Chinese car design has come a long way but has yet to find the elusive C-factor to take it to the next level, writes Sam Livingstone.
At the first car design conference in China in 2008, run by the Chinese Society of Automotive Engineers, Car Design Research presented a paper on ‘C-factor’. C-factor is the idea that Chinese car design might seek to be (better) known as Chinese — to have some identifiable and attractive ‘Chinese-ness’, just as many other cars have a nationally specific design orientation.
It was a long time ago, and there has been much talk of ‘C-factor’ since, but earlier this year in Beijing when we were reviewing most of the new Chinese market designs it seemed pretty clear that Chinese car design has yet to find its C-factor. All the cars we looked at were generically ‘western-ish’ car designs — none had any particularly Chinese quality.
But what should this ‘C-factor’ be? What might Chinese car design come to be known as? And does it really matter?
When we think of American car design, Italian car design or German car design, there are various classic designs that come to mind. The classic large Cadillacs of the ‘50s, the refined mid-size BMWs, the small functional-yet-friendly Fiats perhaps… We know those brands come from the US, from Germany, from Italy, just as we know these cars were made in those countries too. We expect they were designed in those countries and presume that their designers were American and German and Italian respectively. So we comfortably use labels like ‘American car design’ and ‘German car design’ and ‘Italian car design’.
Yet the success of classic American, German and Italian (and Japanese, English, Swedish and French) car designs was not because of where they were designed or by whom; it was because of the customers in those countries that chose to buy them and that sometimes came to much value them.
A large-finned Cadillac was perfectly suited to the expansive highways and the expressive nature of society in the booming jet-age of 1950s America. At the same time, a tiny friendly-looking Fiat suited the crowded old cities and small purses of those most sociable people of Italy. And the mid-sized and high-quality looking BMW suited the slightly reserved, autobahn driving ‘new (middle) class’ of Germany a decade later.
Classic American car designs, German car designs, and Italian car designs were designs that particularly suited the Americans, the Germans and the Italians. And they still are today. Nationality in car design is not so much about where the producer or the designers are from, but about the customer.
Over the last eight years, we’ve seen and heard a lot on this subject of ‘C-Factor’ and the ways in which car design might best appeal to the Chinese market.

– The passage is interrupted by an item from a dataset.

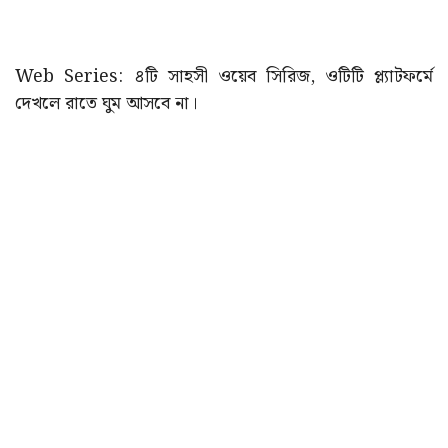
Web Series: ৪টি সাহসী ওয়েব সিরিজ, ওটিটি প্ল্যাটফর্মে
দেখলে রাতে ঘুম আসবে না।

Many have put the view that Chinese car design needs to take direct reference from its rich national visual culture: the use of forms and shapes that relate to classic Chinese architecture, calligraphy, fashion, and art. Without the industrial and design heritage of the western brands, taking literal inspiration from other Chinese things may seem a logical approach.
But Car Design Research does not think it is the right approach. To do so would be to misconstrue what ‘C-factor’ as an idea is and how it should be manifest in design. It is our business to help clients see how this type of challenge can be met, and we have some clear ideas for C-factor just as we have worked with Japanese, German, Swedish, French and Italian clients on related issues.
Instead of conforming to the western ideas of car design, or choosing to directly reference some part of Chinese visual culture, the future of Chinese car design should look at what is uniquely needed and wanted in China by the Chinese people. The C-factor needs to focus on car designs better suited to the unique mix of means, needs, tastes and related experiences of the Chinese car customer, and the Chinese infrastructures that support them. It must clearly deliver something better for China and the Chinese than that offered by American and European car design.
Chinese cars have come a long way in eight years technically, and the best Chinese car design has closed the gap to the best western car design. But until C-factor — an identifiable and positive set of design qualities that uniquely suit China — makes some progress, Chinese car brands will continue to produce cars that its Chinese customers perceive as inferior to imported western car designs. C-Factor is as much an issue today as it was eight years ago.